> RECORDED INFORMATION
'''

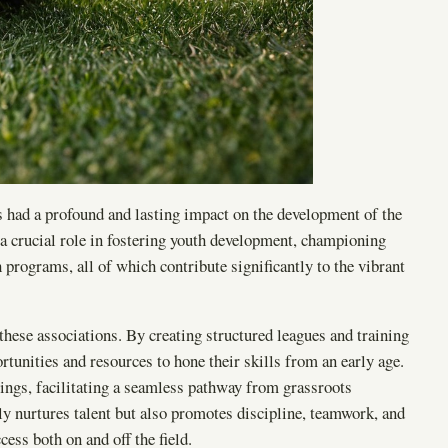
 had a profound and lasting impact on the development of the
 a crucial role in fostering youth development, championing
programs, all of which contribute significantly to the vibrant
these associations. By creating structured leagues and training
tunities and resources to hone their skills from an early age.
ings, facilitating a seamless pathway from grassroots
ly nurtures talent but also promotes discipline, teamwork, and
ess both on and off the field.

'''
'''

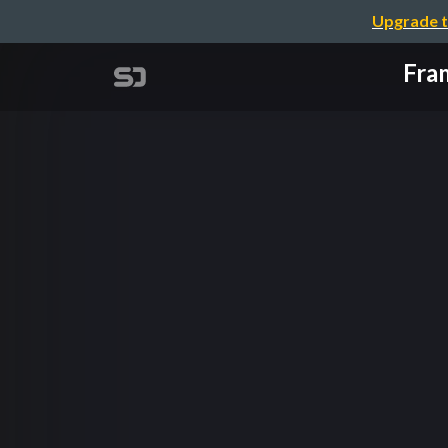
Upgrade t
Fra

'''

> INSTRUCTIONS FOR THE TASK
Show all of the lines above in which "development" is present.

> RESULT OF THE EXERCISE
 had a profound and lasting impact on the development of the
 a crucial role in fostering youth development, championing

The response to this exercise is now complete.